# Required work
Search the records below for the word "olarak". Copy each line where it occurs.

# Input data
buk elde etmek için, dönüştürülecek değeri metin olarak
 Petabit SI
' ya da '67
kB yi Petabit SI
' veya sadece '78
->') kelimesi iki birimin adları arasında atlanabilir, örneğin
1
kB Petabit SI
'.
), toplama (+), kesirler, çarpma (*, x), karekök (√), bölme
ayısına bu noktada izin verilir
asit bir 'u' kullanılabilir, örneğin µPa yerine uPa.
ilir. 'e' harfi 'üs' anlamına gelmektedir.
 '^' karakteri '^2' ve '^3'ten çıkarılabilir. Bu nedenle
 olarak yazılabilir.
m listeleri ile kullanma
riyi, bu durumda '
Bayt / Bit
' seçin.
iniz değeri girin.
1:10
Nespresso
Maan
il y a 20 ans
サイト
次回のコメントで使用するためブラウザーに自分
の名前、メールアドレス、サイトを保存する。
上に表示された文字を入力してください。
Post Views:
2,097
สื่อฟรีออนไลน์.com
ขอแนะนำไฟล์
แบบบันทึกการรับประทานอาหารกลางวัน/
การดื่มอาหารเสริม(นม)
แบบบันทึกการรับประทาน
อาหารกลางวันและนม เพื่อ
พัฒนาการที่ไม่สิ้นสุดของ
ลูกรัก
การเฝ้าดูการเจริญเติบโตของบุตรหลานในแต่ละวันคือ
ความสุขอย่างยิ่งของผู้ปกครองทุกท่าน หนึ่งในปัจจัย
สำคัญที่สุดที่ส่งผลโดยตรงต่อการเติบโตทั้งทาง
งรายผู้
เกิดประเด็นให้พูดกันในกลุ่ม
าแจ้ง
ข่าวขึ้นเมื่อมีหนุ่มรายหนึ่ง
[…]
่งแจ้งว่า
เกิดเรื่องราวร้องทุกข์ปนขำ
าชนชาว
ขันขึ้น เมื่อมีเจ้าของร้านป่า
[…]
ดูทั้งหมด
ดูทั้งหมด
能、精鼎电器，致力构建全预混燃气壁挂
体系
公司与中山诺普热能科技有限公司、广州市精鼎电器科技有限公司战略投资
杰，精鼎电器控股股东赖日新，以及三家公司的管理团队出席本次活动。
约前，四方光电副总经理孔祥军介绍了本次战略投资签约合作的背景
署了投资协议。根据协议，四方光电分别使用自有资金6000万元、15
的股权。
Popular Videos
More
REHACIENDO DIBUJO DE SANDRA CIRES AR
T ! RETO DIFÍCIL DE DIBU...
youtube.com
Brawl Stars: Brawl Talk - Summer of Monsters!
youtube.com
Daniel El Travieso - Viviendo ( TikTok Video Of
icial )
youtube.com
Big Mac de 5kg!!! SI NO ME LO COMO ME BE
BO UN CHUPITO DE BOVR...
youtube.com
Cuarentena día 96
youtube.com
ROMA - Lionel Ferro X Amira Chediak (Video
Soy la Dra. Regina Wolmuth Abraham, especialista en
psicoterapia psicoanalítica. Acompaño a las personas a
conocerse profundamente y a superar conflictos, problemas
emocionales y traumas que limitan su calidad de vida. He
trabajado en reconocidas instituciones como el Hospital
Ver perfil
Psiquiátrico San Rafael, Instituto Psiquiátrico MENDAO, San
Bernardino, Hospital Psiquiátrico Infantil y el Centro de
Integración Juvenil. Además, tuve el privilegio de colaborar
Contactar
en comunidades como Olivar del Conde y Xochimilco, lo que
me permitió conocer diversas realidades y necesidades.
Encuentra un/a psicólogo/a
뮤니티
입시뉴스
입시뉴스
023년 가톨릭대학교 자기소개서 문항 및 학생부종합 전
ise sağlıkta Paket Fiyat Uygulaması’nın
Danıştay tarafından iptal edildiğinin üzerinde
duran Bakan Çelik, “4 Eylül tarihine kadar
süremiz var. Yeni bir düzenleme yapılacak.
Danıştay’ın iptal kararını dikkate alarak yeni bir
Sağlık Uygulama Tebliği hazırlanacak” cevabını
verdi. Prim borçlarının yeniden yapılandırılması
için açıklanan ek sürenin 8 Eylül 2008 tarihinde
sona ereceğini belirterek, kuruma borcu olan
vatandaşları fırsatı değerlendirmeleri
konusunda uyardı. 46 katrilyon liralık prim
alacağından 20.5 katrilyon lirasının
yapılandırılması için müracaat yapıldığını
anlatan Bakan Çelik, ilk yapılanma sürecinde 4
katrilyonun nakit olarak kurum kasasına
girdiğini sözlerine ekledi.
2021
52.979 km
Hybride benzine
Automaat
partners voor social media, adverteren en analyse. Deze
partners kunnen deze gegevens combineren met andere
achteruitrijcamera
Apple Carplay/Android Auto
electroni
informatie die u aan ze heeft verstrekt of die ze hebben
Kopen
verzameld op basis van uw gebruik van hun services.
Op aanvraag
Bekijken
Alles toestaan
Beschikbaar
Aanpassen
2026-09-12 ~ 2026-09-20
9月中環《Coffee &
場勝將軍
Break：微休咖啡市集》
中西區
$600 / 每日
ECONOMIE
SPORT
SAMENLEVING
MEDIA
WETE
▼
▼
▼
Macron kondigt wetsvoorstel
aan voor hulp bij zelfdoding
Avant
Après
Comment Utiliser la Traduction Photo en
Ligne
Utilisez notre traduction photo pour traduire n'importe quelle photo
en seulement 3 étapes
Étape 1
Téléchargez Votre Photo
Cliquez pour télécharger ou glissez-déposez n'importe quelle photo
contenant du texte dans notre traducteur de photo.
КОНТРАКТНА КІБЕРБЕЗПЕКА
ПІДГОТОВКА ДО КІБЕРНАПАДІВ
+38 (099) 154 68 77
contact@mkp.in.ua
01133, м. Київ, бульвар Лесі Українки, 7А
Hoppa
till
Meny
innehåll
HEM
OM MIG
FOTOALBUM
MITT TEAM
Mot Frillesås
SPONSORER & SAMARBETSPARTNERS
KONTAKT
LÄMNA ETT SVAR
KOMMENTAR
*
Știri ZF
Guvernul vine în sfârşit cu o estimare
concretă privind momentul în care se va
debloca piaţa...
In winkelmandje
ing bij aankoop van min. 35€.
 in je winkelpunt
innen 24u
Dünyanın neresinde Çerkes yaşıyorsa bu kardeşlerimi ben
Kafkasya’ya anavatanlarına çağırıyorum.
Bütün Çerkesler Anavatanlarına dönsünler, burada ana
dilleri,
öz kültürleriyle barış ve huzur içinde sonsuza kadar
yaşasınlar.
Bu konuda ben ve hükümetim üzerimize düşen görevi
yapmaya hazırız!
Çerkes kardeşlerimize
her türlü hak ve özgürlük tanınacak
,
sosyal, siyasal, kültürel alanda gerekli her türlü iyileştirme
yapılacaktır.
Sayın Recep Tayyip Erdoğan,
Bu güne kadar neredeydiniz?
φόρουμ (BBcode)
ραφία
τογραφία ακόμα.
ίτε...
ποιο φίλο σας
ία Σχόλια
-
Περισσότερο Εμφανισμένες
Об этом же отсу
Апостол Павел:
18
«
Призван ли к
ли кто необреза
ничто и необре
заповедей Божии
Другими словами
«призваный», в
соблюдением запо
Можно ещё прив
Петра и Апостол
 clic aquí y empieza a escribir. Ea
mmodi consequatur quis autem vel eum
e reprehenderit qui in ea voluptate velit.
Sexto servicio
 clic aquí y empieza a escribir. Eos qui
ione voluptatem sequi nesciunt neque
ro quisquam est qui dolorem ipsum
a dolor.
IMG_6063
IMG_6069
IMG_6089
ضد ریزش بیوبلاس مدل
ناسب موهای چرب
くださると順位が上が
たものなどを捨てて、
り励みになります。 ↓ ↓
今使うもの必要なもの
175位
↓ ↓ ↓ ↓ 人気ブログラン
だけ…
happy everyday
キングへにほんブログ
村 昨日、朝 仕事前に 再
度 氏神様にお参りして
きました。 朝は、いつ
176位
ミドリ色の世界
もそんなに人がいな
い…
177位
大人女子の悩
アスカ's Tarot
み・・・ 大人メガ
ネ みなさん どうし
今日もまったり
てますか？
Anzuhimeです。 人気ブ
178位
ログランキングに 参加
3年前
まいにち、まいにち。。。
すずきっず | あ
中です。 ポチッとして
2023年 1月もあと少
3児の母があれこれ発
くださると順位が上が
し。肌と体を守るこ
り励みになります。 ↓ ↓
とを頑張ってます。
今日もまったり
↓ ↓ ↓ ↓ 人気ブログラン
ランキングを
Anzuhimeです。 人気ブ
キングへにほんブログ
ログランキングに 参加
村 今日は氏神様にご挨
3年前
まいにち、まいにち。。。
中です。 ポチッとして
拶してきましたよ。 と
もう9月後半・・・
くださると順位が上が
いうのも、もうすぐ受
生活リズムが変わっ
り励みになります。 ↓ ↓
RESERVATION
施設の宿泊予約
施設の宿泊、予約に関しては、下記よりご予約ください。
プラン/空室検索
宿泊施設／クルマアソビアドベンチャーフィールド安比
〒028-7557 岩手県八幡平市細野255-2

# Answer space
buk elde etmek için, dönüştürülecek değeri metin olarak
 olarak yazılabilir.
katrilyonun nakit olarak kurum kasasına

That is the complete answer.